Mécénat de compétences
Simple et pratique, le mécénat de compétences permet par exemple à un P-dg de détacher ponctuellement des salariés auprès d'associations. «Cela prend encore plus de sens lorsqu'ils sont mobilisés dans leurs domaines de compétences. Ils se sentent alors vraiment utiles à la société», souligne François Rabasse, directeur du cabinet SENSE, spécialisé dans la RSE. Autre outil à disposition des patrons, la jeune norme ISO 26.000 évalue l'avancement en matière de RSE et permet de s'engager dans une démarche globale d'amélioration de sa performance. Pour un chef d'entreprise, c'est sans doute le meilleur moyen de montrer à ses équipes qu'il est à leur écoute. «Concrètement, cela nécessite de passer à la loupe tous les étages de l'entreprise, prévient Antoine de Gabrielli, fondateur de Companieros. Sur le plan social, il faut s'intéresser à la qualité et à la diversité des recrutements, mais aussi à la grille des salaires.» Plus généralement, de l'avis des experts, il ne faut pas oublier de communiquer régulièrement avec ses salariés, parler des objectifs comme des échecs, de façon à mieux les associer à la vie de l'entreprise. À la laiterie de Saint-Denis de l'Hôtel, près d'Orléans, la communication est reine et les leviers de motivation, multiples. «Pour moi, la rémunération n'est pas le premier facteur de motivation au travail, analyse Emmanuel Vasseneix, le P-dg. La qualité des liens entre les collaborateurs est tout aussi importante.» En vertu de cette philosophie, il redistribue par ailleurs 20 à 25% des richesses produites à ses salariés. Ces derniers reçoivent aussi une formation en économie: comment tourne l'entreprise, où est la valeur, ce qu'est une perte matière, comment l'éviter.
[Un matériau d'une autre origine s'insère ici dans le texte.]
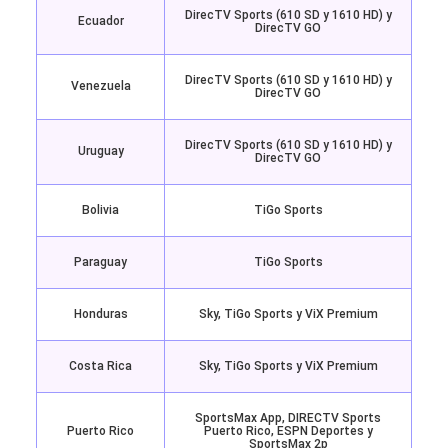
DirecTV Sports (610 SD y 1610 HD) y
Ecuador
DirecTV GO
DirecTV Sports (610 SD y 1610 HD) y
Venezuela
DirecTV GO
DirecTV Sports (610 SD y 1610 HD) y
Uruguay
DirecTV GO
Bolivia
TiGo Sports
Paraguay
TiGo Sports
Honduras
Sky, TiGo Sports y ViX Premium
Costa Rica
Sky, TiGo Sports y ViX Premium
SportsMax App, DIRECTV Sports
Puerto Rico
Puerto Rico, ESPN Deportes y
SportsMax 2p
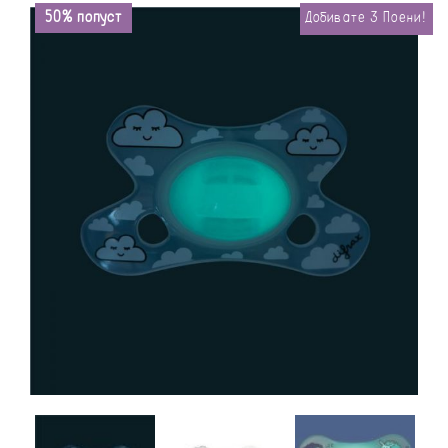
50% попуст
Добивате
3
Поени!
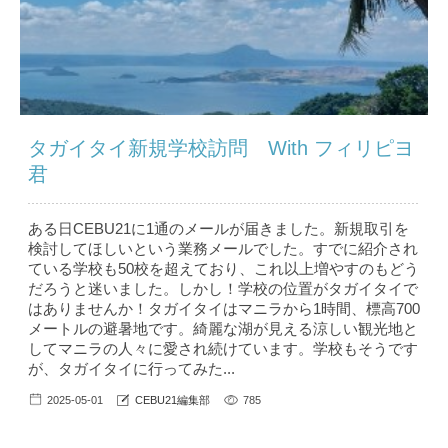
タガイタイ新規学校訪問 With フィリピヨ
君
ある日CEBU21に1通のメールが届きました。新規取引を
検討してほしいという業務メールでした。すでに紹介され
ている学校も50校を超えており、これ以上増やすのもどう
だろうと迷いました。しかし！学校の位置がタガイタイで
はありませんか！タガイタイはマニラから1時間、標高700
メートルの避暑地です。綺麗な湖が見える涼しい観光地と
してマニラの人々に愛され続けています。学校もそうです
が、タガイタイに行ってみた...
2025-05-01
CEBU21編集部
785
L'humanitaire comme outil de motivation
À la périphérie de la RSE, l'action humanitaire, souvent citée comme outil de motivation, peut dynamiser ponctuellement les équipes, selon les experts. Thierry Klein, P-dg de Speechi (logiciels éducatifs, Lille), est allé très loin dans le soutien apporté à une ONG. En 2007, il a fait don de 10% de son capital à IGPC, qui milite pour sauver les gorilles au Rwanda. «Je voulais un projet fort qui ne pénalise pas notre activité. Chaque année 10% de nos bénéfices sont reversés à IGPC, ce qui veut dire que 10% de notre temps de travail est hors économie classique. Au quotidien, ça motive!»
Face à des salariés démotivés, le chef d'entreprise peut trouver dans le développement durable un potentiel d'initiatives porteuses de sens.